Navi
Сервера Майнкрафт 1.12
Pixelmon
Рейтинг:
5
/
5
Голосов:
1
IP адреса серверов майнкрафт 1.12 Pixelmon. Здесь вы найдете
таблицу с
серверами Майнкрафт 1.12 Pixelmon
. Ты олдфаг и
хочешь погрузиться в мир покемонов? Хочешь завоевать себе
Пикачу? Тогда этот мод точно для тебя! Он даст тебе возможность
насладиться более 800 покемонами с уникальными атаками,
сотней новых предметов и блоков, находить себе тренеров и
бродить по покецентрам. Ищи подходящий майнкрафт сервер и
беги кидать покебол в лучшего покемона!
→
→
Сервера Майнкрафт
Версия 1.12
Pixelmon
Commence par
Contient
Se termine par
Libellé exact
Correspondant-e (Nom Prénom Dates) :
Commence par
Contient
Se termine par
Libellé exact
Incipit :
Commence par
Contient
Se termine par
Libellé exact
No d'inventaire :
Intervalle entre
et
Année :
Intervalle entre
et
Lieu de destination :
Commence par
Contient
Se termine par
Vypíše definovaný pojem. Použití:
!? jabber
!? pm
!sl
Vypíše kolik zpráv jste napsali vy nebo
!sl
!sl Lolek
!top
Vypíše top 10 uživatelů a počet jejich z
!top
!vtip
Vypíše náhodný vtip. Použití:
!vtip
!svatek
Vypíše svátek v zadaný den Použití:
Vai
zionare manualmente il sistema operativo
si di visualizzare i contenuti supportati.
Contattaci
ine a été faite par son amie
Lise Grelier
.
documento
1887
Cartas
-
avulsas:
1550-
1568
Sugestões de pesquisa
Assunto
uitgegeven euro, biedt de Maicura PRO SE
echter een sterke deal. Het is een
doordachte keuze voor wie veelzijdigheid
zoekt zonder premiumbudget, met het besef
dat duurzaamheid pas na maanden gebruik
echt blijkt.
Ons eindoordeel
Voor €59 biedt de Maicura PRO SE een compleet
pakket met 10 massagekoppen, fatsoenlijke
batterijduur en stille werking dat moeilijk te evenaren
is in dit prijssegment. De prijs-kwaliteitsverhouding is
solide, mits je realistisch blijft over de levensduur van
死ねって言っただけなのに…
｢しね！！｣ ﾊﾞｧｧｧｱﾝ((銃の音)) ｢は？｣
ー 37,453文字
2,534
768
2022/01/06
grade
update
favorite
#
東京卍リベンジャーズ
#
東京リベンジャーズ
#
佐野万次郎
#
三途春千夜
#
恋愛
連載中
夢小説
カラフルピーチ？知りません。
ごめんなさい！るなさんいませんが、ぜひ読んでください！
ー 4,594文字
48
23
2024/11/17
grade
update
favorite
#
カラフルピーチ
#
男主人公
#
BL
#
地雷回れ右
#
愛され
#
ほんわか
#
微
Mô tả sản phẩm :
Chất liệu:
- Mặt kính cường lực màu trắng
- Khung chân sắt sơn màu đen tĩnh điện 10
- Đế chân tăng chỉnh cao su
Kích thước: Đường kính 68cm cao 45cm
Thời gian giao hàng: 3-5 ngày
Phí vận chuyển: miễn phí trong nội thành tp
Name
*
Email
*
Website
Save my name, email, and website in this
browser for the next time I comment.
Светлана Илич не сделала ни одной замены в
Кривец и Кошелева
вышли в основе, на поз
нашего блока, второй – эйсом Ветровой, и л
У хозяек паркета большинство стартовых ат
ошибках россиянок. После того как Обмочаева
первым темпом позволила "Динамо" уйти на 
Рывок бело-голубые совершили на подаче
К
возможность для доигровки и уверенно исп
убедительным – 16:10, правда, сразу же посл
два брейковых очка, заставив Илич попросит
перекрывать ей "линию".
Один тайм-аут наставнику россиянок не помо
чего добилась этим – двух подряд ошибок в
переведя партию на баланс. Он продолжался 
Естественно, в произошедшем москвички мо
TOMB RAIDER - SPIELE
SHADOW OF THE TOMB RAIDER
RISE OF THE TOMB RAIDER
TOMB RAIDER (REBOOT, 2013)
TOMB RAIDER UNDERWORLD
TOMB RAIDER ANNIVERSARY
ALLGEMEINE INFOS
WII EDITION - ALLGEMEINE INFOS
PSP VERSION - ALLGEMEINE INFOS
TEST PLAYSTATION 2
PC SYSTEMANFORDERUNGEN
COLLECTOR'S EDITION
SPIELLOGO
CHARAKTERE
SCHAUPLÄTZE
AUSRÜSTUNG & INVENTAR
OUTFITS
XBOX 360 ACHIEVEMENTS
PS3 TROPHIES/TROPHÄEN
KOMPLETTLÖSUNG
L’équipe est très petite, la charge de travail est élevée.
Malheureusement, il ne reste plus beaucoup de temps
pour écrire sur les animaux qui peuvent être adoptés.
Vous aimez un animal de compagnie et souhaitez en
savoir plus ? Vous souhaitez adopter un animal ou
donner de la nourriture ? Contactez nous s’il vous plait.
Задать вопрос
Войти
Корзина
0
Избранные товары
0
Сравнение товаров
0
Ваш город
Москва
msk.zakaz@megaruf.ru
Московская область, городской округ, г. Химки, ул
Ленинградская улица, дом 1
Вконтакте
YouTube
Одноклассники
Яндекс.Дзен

* * *

* **Task instructions**: Work out how many lines in the material above hold the string "возможность", and reply with the number only.

* **Written answer**: 2